Enter a domain (e.g. example.com)
Browse the timeline and calendar view
Click on specific snapshots to view archived pages

The problem:

This method is useful for browsing, but not for extracting URLs at scale.

You’ll quickly run into limitations:

No way to export URLs
No structured list of pages
Pages are slow to load
Difficult to analyse large sites

2. Using the Wayback Machine API (CDX API)

To extract URLs properly, you need to use the CDX API — the underlying data source behind the Wayback Machine.

Example API request:

http://web.archive.org/cdx/search/cdx?url=example.com/*&output=json&fl=original,timestamp,statuscode

This returns:

URL
Timestamp
HTTP status code

Adding a date range

You can refine results using from and to:

&from=20200501&to=20250531

Deduplicating URLs

To return only one version per URL:

&collapse=original

Full example:

http://web.archive.org/cdx/search/cdx?url=example.com/*&output=json&fl=original,timestamp,statuscode&from=20200501&to=20250531&collapse=original

Limitations of the API approach

While powerful, the API isn’t exactly user-friendly:

Requires manual URL construction
Returns raw JSON (not easy to analyse)
No built-in filtering (e.g. only 200 pages)
No export or visual interface
Large datasets can be hard to handle

This is where most people get stuck.

3. A Faster Way: Use a Wayback URL Extractor Tool

Instead of manually building API requests, you can use a tool to handle everything for you.
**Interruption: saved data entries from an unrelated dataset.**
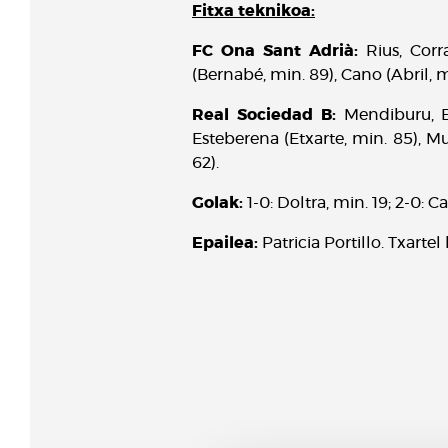
Fitxa teknikoa:
FC Ona Sant Adrià:
Rius, Corr
(Bernabé, min. 89), Cano (Abril, mi
Real Sociedad B:
Mendiburu, Et
Esteberena (Etxarte, min. 85), M
62).
Golak:
1-0: Doltra, min. 19; 2-0: C
Epailea:
Patricia Portillo. Txarte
Use the Wayback Machine Extractor tool here

What the tool does:

Pulls all archived URLs for a domain
Lets you set a date range (YYYY/MM/DD)
Displays status codes and timestamps
Links directly to archived pages
Includes filters:
- Deduplicate URLs
- Show only 200 status pages
Allows CSV export or copy to clipboard

How to use the tool

Enter your domain
Set your date range
Click Fetch URLs
Apply filters if needed:
- Deduplicate → one row per URL
- Only 200s → remove redirects/errors
Export or copy results

You’ll instantly get a structured list of URLs, saving you time and headache.

Practical SEO Use Cases

1. Redirect mapping

Pull historical URLs to:

build 301 redirect maps
identify missing redirects
recover legacy pages

2. Website migrations

Before or after a migration:

verify old URLs
ensure coverage
find dropped pages

3. Competitor analysis

See what competitors:

used to rank for
have removed or consolidated
previously targeted

4. Expired domain research

Check:

historical site structure
spam signals
content themes

5. Content recovery

Find and restore:

deleted blog posts
product pages
landing pages